How to complete this task
Pictures aside, copy every record word for word.

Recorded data
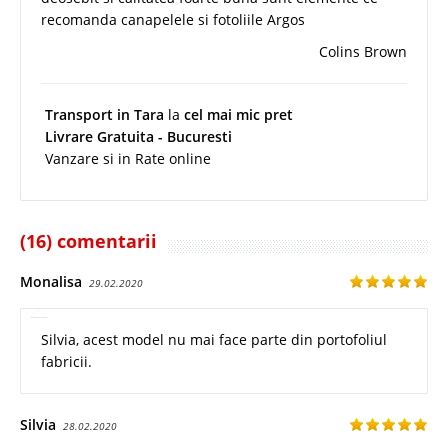
recomanda canapelele si fotoliile Argos
Colins Brown
Transport in Tara
la
cel mai mic pret
Livrare Gratuita - Bucuresti
Vanzare si in Rate online
(16) comentarii
Monalisa
29.02.2020
Silvia, acest model nu mai face parte din portofoliul
fabricii.
Silvia
28.02.2020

Answer space
recomanda canapelele si fotoliile Argos
Colins Brown
Transport in Tara
la
cel mai mic pret
Livrare Gratuita - Bucuresti
Vanzare si in Rate online
(16) comentarii
Monalisa
29.02.2020
Silvia, acest model nu mai face parte din portofoliul
fabricii.
Silvia
28.02.2020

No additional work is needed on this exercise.